Dataset entries
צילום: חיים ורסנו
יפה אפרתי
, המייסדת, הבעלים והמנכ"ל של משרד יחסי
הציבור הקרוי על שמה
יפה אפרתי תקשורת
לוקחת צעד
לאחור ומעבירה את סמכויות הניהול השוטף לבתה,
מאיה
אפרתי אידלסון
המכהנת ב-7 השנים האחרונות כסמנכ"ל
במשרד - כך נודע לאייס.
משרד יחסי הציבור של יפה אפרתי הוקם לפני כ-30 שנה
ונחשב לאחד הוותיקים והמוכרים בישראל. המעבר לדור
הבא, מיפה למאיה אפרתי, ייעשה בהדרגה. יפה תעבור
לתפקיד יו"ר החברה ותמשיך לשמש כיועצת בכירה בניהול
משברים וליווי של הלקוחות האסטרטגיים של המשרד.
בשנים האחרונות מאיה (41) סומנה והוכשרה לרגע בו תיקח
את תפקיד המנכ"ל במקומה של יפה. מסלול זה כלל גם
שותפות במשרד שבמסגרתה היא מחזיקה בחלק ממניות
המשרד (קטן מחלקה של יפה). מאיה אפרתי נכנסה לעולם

What this task involves
Show the lines of the entries that include the string "המשרד", copying each in full.

Solution to the problem
משברים וליווי של הלקוחות האסטרטגיים של המשרד.
המשרד (קטן מחלקה של יפה). מאיה אפרתי נכנסה לעולם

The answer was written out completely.